Fitspiration Friday: My Size Does Not Define My Worth

Fitspiration Friday: My Size Does Not Define My Worth

Results vary depending on starting point and effort. Tulin is an independent Beachbody Coach.

If you’ve tried a Beachbody program, you’ve probably had a goal in mind that you wanted to achieve. Maybe you wanted to lose weight. Maybe you wanted to get stronger. Maybe you wanted to improve your health. Maybe it was a mix of all three, or something else entirely. But, along the way, no matter what your goal, everyone needs a little inspiration. Every other Friday, the Beachbody Success Stories team will be sharing inspirational fitness stories from some of the folks who have done Beachbody programs. Maybe one will inspire you!

Meet Tulin, a former plus size model whose weight yo-yo’ed up and down before she took control and started her journey to get fit. 
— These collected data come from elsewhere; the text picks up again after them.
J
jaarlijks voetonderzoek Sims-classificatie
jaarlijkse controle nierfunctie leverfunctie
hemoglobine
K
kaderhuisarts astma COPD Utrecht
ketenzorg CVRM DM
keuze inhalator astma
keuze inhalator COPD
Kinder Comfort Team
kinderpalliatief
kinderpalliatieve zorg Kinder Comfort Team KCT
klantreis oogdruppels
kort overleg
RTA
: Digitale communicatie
“My husband bought P90X and INSANITY at a garage sale and started working out on his hands and knees after losing his ability to walk due to Multiple Sclerosis. I had started and stopped a few times, losing and regaining. It was not until I gained up to about 330 pounds that I knew how much trouble I was in. I could not walk up the 12 steps that led up to our apartment. I knew I was in bad cardiovascular shape, with PCOS, migraines, and so much more.1 I decided to focus on the one thing I struggled with most: moving. I popped in INSANITY, unable to do more than a few minutes at a time. It was at this point my mind shift switched from weight loss to health gains and the power of modification.

I was frustrated that I didn’t look like the people in the videos and that I couldn’t do what they do. I didn’t want that to be my excuse not to do what I knew needed to be done. I learned the power of modification thanks to my husband. Even when his legs didn’t work, he found a way to modify P90X. I searched online to find other women, who had bodies like mine but who were in motion. But I couldn’t find them, so I decided to share my journey and process online for personal accountability and in the hopes my modifications could inspire others.
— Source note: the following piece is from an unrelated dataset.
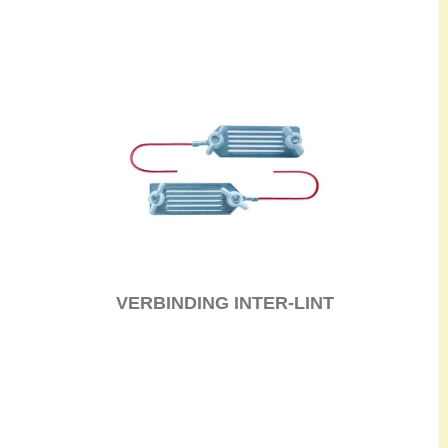
VERBINDING INTER-LINT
I didn’t look at it as ‘less than’ a workout. I looked at it as a way to move myself out of my comfort zone, to work at my ability, and then challenge it. Modifying allowed me to build up my ability and form over time and helped me avoid injury. My ability was improving daily, and that gave me something to celebrate even though the scale’s needle didn’t move. By day 70, I was jumping! That gave me an amazing sense of self-awareness and accomplishment. The bodies on the screen no longer intimidated me, but showed me what was possible. It became a game, and each day the goal was to improve.

If my belly got in the way and I could not do crunches, I focused on learning how to engage my core. If I struggled getting up and down from the floor, I would do core work standing instead. Even if the move looked nothing like the video, I knew where I was supposed to feel it. I may not be where I want to be, but I am not where I used to be, and that is because of modification.
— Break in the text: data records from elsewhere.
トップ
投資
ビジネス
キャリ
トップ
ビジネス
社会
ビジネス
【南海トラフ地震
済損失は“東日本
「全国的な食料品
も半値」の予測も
I love 21 Day Fix, and I’m a big fan that Beachbody shows someone who is not the traditional image of fit rocking it. Kat is the front row diva! To see a larger body in motion is a huge motivation to so many people I know because they can see themselves in that role… not in the back, but right up front!

The biggest challenge I faced in starting my workout as a plus-size woman is the idea that being plus size was a negative: How can you love yourself when you look like that?’ We all have a struggle, story, drama, and trauma that live between the ears, that weighs us down the most, and for many of us, we wear it on our bodies. But my size and the scale do not define my worth.

The best advice I can give someone who wants to make a change but isn’t sure how or is struggling with starting is this: I encourage those who are starting to commit to just 14 days of movement, first thing in the AM, followed by the dense nutrition in Shakeology. That’s it. It takes off all of the pressure we put on ourselves and allows us to commit to a small, bite-size commitment. We begin to make these new habits a part of our everyday life without feeling deprived. As we continue to improve, we are ready to add in a new habit. The added benefit of weight loss follows, turning it around from being the focus.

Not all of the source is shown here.